Пёстрое лоскутное одеяло, сшитое из разных народов, религий и обычаев, сегодня Россия трещит по швам. Её распад для многих – очевидность, ведь когда судьба страны в руках тех, от кого ничего не зависит, она обречена. Пытаясь угадать будущее, мы оглядываемся по сторонам. Но, быть может, грядущее лежит в истории государства, отражаясь в нём, как небо – в озёрной глади?

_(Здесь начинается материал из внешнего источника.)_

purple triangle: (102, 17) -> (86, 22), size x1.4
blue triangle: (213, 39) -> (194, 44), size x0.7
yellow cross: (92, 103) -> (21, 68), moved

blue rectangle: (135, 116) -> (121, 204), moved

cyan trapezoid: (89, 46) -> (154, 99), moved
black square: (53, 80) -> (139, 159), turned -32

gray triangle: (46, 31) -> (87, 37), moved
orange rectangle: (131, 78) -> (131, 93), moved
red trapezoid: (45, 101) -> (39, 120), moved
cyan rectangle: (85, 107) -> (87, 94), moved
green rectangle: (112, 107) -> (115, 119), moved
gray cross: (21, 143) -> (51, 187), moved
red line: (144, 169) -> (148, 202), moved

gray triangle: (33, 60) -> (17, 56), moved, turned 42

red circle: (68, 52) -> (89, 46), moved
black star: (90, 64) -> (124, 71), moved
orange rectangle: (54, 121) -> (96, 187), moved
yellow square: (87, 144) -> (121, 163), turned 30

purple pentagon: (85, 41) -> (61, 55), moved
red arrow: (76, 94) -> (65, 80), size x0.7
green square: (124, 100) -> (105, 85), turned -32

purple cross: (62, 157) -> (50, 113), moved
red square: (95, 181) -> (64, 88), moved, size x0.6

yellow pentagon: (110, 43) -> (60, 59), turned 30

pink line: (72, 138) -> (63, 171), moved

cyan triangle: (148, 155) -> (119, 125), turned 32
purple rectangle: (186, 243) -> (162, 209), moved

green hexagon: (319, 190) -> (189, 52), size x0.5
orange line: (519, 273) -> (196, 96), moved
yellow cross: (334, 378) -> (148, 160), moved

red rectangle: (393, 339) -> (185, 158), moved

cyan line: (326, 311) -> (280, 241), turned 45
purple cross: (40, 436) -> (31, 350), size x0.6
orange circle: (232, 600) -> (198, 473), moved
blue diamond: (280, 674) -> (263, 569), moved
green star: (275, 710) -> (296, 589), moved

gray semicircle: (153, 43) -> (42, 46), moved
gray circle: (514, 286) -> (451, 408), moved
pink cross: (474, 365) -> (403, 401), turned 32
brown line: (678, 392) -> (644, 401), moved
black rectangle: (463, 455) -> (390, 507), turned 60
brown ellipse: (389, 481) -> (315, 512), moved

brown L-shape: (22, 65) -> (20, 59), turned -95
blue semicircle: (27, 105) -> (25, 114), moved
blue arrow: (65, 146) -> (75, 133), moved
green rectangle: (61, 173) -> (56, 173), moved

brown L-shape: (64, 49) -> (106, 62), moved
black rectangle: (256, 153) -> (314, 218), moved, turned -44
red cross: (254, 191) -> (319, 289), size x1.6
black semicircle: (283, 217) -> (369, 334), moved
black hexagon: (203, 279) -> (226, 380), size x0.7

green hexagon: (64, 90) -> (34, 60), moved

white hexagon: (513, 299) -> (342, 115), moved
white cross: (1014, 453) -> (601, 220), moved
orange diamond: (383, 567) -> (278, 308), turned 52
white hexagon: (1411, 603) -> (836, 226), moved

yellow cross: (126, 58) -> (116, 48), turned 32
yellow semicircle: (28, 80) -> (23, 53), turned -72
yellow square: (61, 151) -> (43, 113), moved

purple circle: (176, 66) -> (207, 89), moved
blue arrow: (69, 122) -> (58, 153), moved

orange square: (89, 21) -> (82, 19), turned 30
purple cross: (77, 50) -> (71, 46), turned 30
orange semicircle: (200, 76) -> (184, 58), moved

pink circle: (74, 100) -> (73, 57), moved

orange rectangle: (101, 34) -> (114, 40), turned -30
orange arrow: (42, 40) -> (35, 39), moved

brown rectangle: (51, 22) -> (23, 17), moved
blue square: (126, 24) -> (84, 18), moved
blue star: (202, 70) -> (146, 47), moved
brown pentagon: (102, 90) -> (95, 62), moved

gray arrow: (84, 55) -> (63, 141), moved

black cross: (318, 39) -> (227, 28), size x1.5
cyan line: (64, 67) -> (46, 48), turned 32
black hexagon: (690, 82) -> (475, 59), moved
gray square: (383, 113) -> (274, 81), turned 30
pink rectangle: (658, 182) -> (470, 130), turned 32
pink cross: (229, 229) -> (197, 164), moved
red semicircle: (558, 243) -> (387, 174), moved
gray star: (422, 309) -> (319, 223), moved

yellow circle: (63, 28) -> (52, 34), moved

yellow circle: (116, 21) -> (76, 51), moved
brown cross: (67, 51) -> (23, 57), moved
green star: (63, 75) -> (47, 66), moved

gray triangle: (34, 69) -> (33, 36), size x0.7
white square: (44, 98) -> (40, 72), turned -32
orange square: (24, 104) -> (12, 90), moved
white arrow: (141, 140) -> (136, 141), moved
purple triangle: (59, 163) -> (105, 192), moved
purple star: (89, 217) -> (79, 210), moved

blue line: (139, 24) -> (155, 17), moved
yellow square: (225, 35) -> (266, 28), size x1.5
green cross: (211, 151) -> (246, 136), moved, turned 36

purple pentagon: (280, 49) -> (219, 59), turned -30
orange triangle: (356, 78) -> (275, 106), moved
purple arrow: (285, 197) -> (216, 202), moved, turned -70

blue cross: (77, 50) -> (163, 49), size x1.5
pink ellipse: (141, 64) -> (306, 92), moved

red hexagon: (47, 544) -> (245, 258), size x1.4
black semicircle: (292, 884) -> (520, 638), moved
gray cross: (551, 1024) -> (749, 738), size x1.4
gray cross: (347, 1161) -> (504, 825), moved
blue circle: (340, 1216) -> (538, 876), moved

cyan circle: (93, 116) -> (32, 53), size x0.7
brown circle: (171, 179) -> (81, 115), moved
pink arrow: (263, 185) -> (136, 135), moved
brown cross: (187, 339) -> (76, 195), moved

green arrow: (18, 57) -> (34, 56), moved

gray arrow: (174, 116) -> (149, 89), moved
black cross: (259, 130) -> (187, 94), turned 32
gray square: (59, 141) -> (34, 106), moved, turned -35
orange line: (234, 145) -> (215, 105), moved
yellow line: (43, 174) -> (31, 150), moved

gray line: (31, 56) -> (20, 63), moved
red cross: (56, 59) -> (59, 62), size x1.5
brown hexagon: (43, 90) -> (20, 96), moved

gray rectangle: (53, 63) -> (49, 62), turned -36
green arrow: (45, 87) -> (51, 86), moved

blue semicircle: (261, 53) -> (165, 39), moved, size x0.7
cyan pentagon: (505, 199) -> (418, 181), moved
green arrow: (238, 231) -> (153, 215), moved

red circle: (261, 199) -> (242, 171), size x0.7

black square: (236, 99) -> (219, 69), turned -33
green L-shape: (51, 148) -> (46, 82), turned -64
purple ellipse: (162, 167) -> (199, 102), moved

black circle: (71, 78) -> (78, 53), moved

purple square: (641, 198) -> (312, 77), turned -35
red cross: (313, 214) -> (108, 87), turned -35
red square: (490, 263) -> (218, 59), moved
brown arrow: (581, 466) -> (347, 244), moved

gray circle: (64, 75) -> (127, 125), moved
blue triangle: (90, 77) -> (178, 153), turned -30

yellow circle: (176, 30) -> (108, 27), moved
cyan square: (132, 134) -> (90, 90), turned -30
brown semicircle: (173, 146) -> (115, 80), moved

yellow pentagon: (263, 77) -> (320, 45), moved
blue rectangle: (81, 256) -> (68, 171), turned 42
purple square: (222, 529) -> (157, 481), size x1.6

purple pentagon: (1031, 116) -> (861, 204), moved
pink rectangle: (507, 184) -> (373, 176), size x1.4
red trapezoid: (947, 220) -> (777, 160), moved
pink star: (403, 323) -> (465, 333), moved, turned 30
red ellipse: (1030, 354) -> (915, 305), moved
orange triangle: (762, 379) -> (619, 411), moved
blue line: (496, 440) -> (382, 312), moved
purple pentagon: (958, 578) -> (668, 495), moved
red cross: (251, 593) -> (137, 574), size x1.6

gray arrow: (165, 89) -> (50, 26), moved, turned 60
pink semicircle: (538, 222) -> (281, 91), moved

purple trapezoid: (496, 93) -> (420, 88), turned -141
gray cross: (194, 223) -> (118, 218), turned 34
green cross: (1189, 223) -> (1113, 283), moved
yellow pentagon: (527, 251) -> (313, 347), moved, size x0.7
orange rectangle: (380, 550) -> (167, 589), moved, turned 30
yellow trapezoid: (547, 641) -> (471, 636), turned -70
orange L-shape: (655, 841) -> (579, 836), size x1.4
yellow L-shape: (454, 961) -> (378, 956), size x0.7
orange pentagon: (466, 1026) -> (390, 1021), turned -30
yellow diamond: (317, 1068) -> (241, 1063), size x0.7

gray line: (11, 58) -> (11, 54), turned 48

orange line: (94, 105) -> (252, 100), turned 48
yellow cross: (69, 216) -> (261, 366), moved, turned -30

Чтобы правильно видеть прошлое, нужно опровергнуть фальшь мелочей и рисовать его крупными мазками. Оставляя в стороне поиск славяно-киевских корней, рождением московского государства будем считать эпоху Грозного, а собирательство земель предыдущими эпигонами Калиты – лишь бурным прологом. Именно при Грозном сбываются пророческие слова Филофея Псковского, и Москва становится Третьим Римом, именно при нём закладывается фундамент здания, которое существует уже половину тысячелетия, формируются отношения, повлиявшие на мораль последующих веков. Началом его пятидесятилетнего царствования было взятие Казани, разгром Астраханского ханства и укрепление внутреннего положения страны. Этим был дан разгон, это была пора блестящих надежд, которые осуществляли адашевы, серебряные, висковатые – дьяки и воеводы, дворяне и разбойники, пришлые и туземцы. Герои сражались со всеми – татарами, шведами, поляками, границы стали сплошным фронтом. Но постепенно центр тяжести смещается, энергия поступательного движения сменяется энергией дележа, боярской сварой и кошмаром опричнины. Сибирь покоряется уже по инерции; пока разоряют опальные города, Девлет-Гирей сжигает столицу. Русские вязнут в Ливонской кампании, и царь уже держит парусник для бегства в Англию. Но от посеянного не уйти: склоки, раздоры и слухи сопровождают его гроб.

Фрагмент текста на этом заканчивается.